Now let's try to improve these results by doing some hyperparameter tuning. Hyperparameter tuning is the process of finding the best parameters for the learning algorithm. These parameters are typically few numbers like learning rate schedule (i.e. how large steps to take in each iteration), regularization parameters or size of the model. By tuning these knobs, we can typically make the model perform better. Tune supports a number of different algorithms to perform hyperparameter tuning. The simplest is a grid search where we just exhaustively try out different values for the parameters. More sophisticated algorithms include hyperband and population based training. If you want to learn more about these, check out the [tune documentation](https://ray.readthedocs.io/en/latest/tune.html). 

In [11]:
import os
from ray import tune

First we need to put the training data into the object store (to make sure it will be re-used between training runs), and define the objective function. The objective function `train_func` takes two arguments: The `config` argument which contains the hyperparameters for that hyperparameter run. The `reporter` object can be used to report the performance of these hyperparameters back to tune so it can select the next trial based on the performance of the past ones.

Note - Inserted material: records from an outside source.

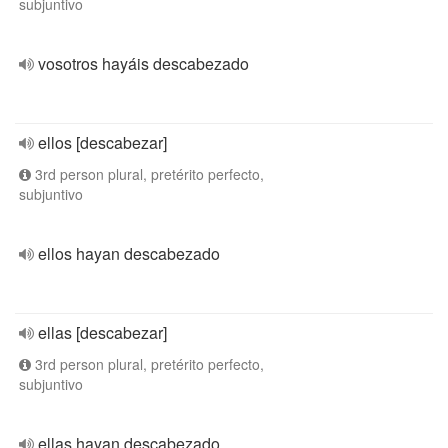
subjuntivo
vosotros hayáis descabezado
ellos [descabezar]
3rd person plural, pretérito perfecto,
subjuntivo
ellos hayan descabezado
ellas [descabezar]
3rd person plural, pretérito perfecto,
subjuntivo
ellas hayan descabezado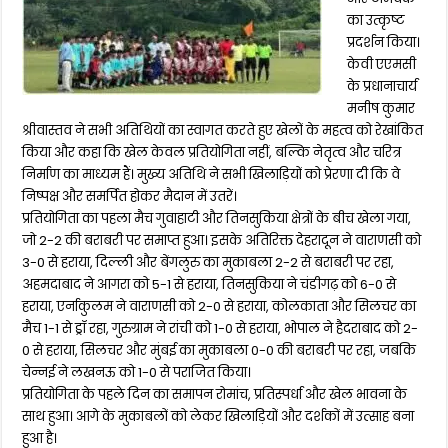
का उत्कृष्ट
प्रदर्शन किया।
केवी एएमसी
के प्रधानाचार्य
मनीष कुमार
श्रीवास्तव ने सभी अतिथियों का स्वागत करते हुए खेलों के महत्व को रेखांकित
किया और कहा कि खेल केवल प्रतियोगिता नहीं, बल्कि नेतृत्व और चरित्र
निर्माण का माध्यम हैं। मुख्य अतिथि ने सभी खिलाड़ियों को प्रेरणा दी कि वे
निष्पक्ष और समर्पित होकर मैदान में उतरें।
प्रतियोगिता का पहला मैच गुवाहाटी और तिनसुकिया क्षेत्रों के बीच खेला गया,
जो 2-2 की बराबरी पर समाप्त हुआ। इसके अतिरिक्त देहरादून ने वाराणसी को
3-0 से हराया, दिल्ली और बेंगलुरु का मुकाबला 2-2 से बराबरी पर रहा,
अहमदाबाद ने आगरा को 5-1 से हराया, तिनसुकिया ने चंडीगढ़ को 6-0 से
हराया, एर्नाकुलम ने वाराणसी को 2-0 से हराया, कोलकाता और सिलचर का
मैच 1-1 से ड्रॉ रहा, गुरुग्राम ने रांची को 1-0 से हराया, भोपाल ने हैदराबाद को 2-
0 से हराया, सिलचर और मुंबई का मुकाबला 0-0 की बराबरी पर रहा, जबकि
चेन्नई ने लखनऊ को 1-0 से पराजित किया।
प्रतियोगिता के पहले दिन का समापन रोमांच, प्रतिस्पर्धा और खेल भावना के
साथ हुआ। आगे के मुकाबलों को लेकर खिलाड़ियों और दर्शकों में उत्साह बना
हुआ है।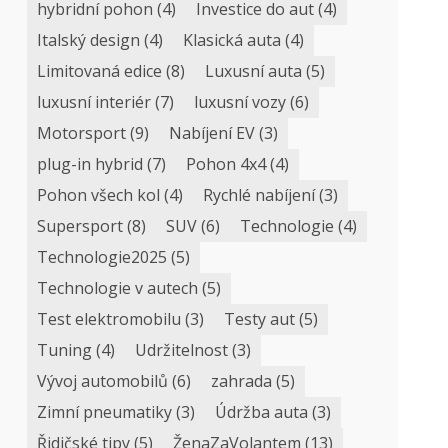
hybridní pohon
(4)
Investice do aut
(4)
Italský design
(4)
Klasická auta
(4)
Limitovaná edice
(8)
Luxusní auta
(5)
luxusní interiér
(7)
luxusní vozy
(6)
Motorsport
(9)
Nabíjení EV
(3)
plug-in hybrid
(7)
Pohon 4x4
(4)
Pohon všech kol
(4)
Rychlé nabíjení
(3)
Supersport
(8)
SUV
(6)
Technologie
(4)
Technologie2025
(5)
Technologie v autech
(5)
Test elektromobilu
(3)
Testy aut
(5)
Tuning
(4)
Udržitelnost
(3)
Vývoj automobilů
(6)
zahrada
(5)
Zimní pneumatiky
(3)
Údržba auta
(3)
Řidičské tipy
(5)
ŽenaZaVolantem
(13)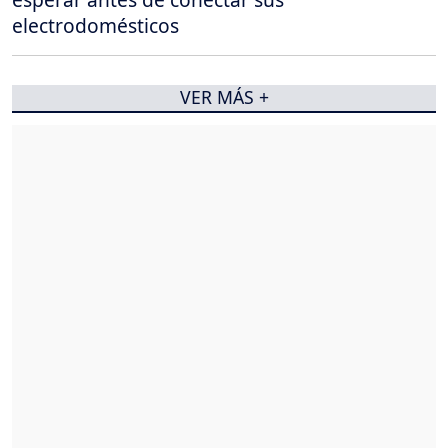
electrodomésticos
VER MÁS +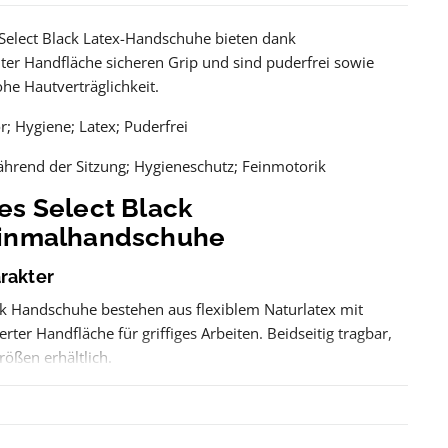
Select Black Latex-Handschuhe bieten dank
er Handfläche sicheren Grip und sind puderfrei sowie
ohe Hautverträglichkeit.
; Hygiene; Latex; Puderfrei
hrend der Sitzung; Hygieneschutz; Feinmotorik
es Select Black
Einmalhandschuhe
rakter
ck Handschuhe bestehen aus flexiblem Naturlatex mit
rter Handfläche für griffiges Arbeiten. Beidseitig tragbar,
ößen erhältlich.
in der Praxis
e werden pro Sitzung getragen und bei Bedarf gewechselt.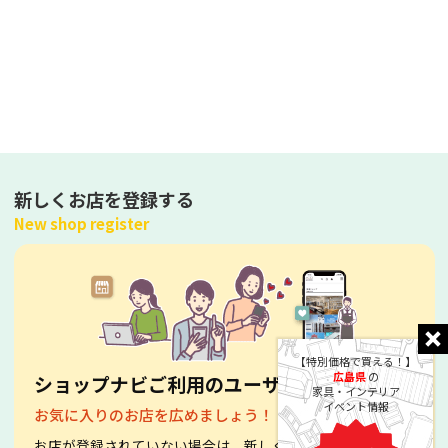
新しくお店を登録する
New shop register
【特別価格で買える！】
広島県
の
ショップナビご利用のユーザーへ
家具・インテリア
イベント情報
お気に入りのお店を広めましょう！
お店が登録されていない場合は、新しく登録することができ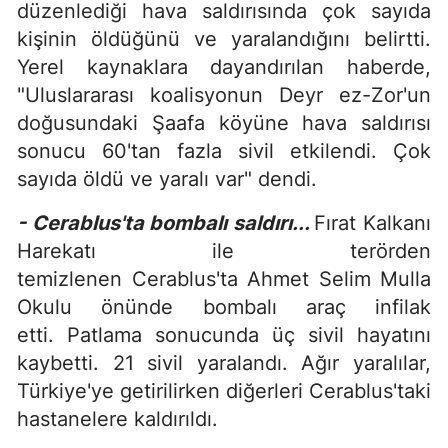
düzenlediği hava saldırısında çok sayıda
kişinin öldüğünü ve yaralandığını belirtti.
Yerel kaynaklara dayandırılan haberde,
"Uluslararası koalisyonun Deyr ez-Zor'un
doğusundaki Şaafa köyüne hava saldırısı
sonucu 60'tan fazla sivil etkilendi. Çok
sayıda öldü ve yaralı var" dendi.
- Cerablus'ta bombalı saldırı...
Fırat Kalkanı
Harekatı ile terörden
temizlenen Cerablus'ta Ahmet Selim Mulla
Okulu önünde bombalı araç infilak
etti. Patlama sonucunda üç sivil hayatını
kaybetti. 21 sivil yaralandı. Ağır yaralılar,
Türkiye'ye getirilirken diğerleri Cerablus'taki
hastanelere kaldırıldı.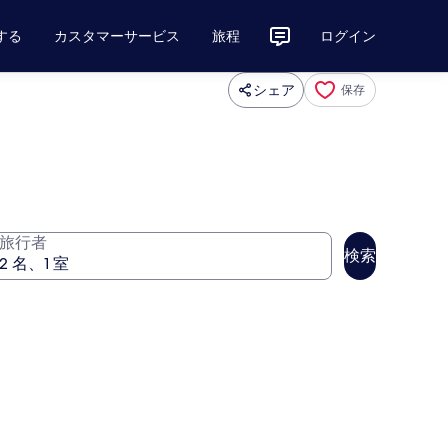
する
カスタマーサービス
旅程
ログイン
シェア
保存
旅行者
検索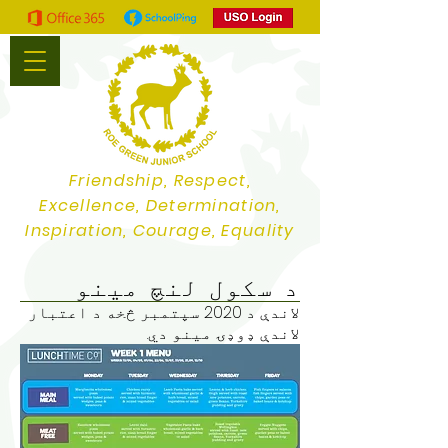
Friendship, Respect,
Excellence, Determination,
Inspiration, Courage, Equality
د سکول لنچ مینو
لاندې د 2020 سپتمبر څخه د اعتبار
لاندې ډوډۍ مینو دي.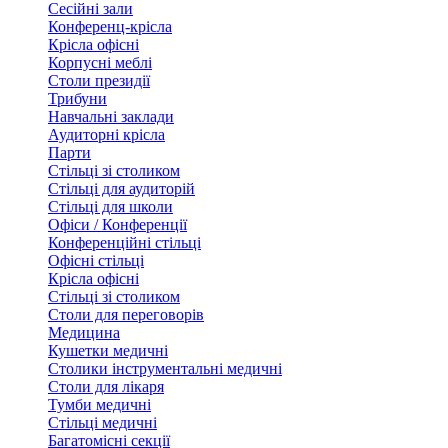
Сесійні зали
Конференц-крісла
Крісла офісні
Корпусні меблі
Столи президії
Трибуни
Навчальні заклади
Аудиторні крісла
Парти
Стільці зі столиком
Стільці для аудиторій
Стільці для школи
Офіси / Конференції
Конференційні стільці
Офісні стільці
Крісла офісні
Стільці зі столиком
Столи для переговорів
Медицина
Кушетки медичні
Столики інструментальні медичні
Столи для лікаря
Тумби медичні
Стільці медичні
Багатомісні секції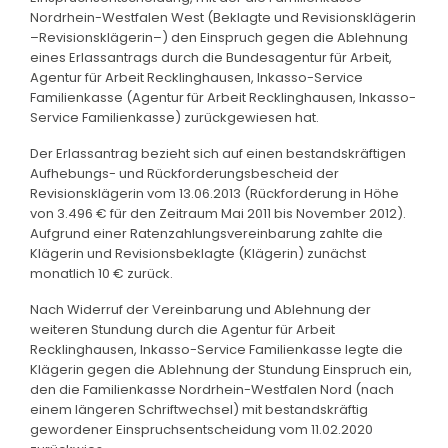
Nordrhein-Westfalen West (Beklagte und Revisionsklägerin
–Revisionsklägerin–) den Einspruch gegen die Ablehnung
eines Erlassantrags durch die Bundesagentur für Arbeit,
Agentur für Arbeit Recklinghausen, Inkasso-Service
Familienkasse (Agentur für Arbeit Recklinghausen, Inkasso-
Service Familienkasse) zurückgewiesen hat.
Der Erlassantrag bezieht sich auf einen bestandskräftigen
Aufhebungs- und Rückforderungsbescheid der
Revisionsklägerin vom 13.06.2013 (Rückforderung in Höhe
von 3.496 € für den Zeitraum Mai 2011 bis November 2012).
Aufgrund einer Ratenzahlungsvereinbarung zahlte die
Klägerin und Revisionsbeklagte (Klägerin) zunächst
monatlich 10 € zurück.
Nach Widerruf der Vereinbarung und Ablehnung der
weiteren Stundung durch die Agentur für Arbeit
Recklinghausen, Inkasso-Service Familienkasse legte die
Klägerin gegen die Ablehnung der Stundung Einspruch ein,
den die Familienkasse Nordrhein-Westfalen Nord (nach
einem längeren Schriftwechsel) mit bestandskräftig
gewordener Einspruchsentscheidung vom 11.02.2020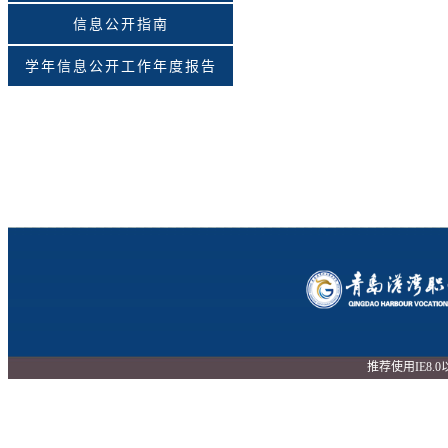
信息公开指南
学年信息公开工作年度报告
推荐使用IE8.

The following function instantiates a model corresponding to the hyperparameters in `config`, runs 5 iterations of training and saves the model parameters to a checkpoint file.

In [12]:
train_id = ray.put(train)
test_id = ray.put(test)

def train_func(config, reporter):
    pipeline = Pipeline([
    ("vect", CountVectorizer()),
    ("clf", SGDClassifier(loss="hinge", penalty="l2",
                          alpha=config["alpha"],
                          max_iter=5, tol=1e-3,
                          warm_start=True))])
    train = ray.get(train_id)
    test = ray.get(test_id)
    for i in range(5):
        # Perform one epoch of SGD
        X = pipeline.named_steps["vect"].fit_transform(train.data)
        pipeline.named_steps["clf"].partial_fit(X, train.target, classes=[0, 1])
        reporter(mean_accuracy=np.mean(pipeline.predict(test.data) == test.target))  # report metrics

We can then get the best setting for the regularization parameter $\alpha$ as follows. **You should expect the training to take about 4-5 minutes**.

In [None]:
all_trials = tune.run(
    train_func,
    name="news_recommendation",
    # With the "stop" parameter, you could also specify a stopping criterion.
    config={"alpha": tune.grid_search([1e-3, 1e-4, 1e-5, 1e-6])}
)

From Trial Status table, considering metrics accuracy we can get optimized value for it.
Get the best trial from all trials as:

In [36]:
best_trial = all_trials.get_best_trial(metric="mean_accuracy", mode="max", scope="all")
print(best_trial)

train_func_ac062_00001


With this example, we ran trials for alpha parameter tuning using Ray Tune.
Shut down the workers.

In [37]:
ray.shutdown()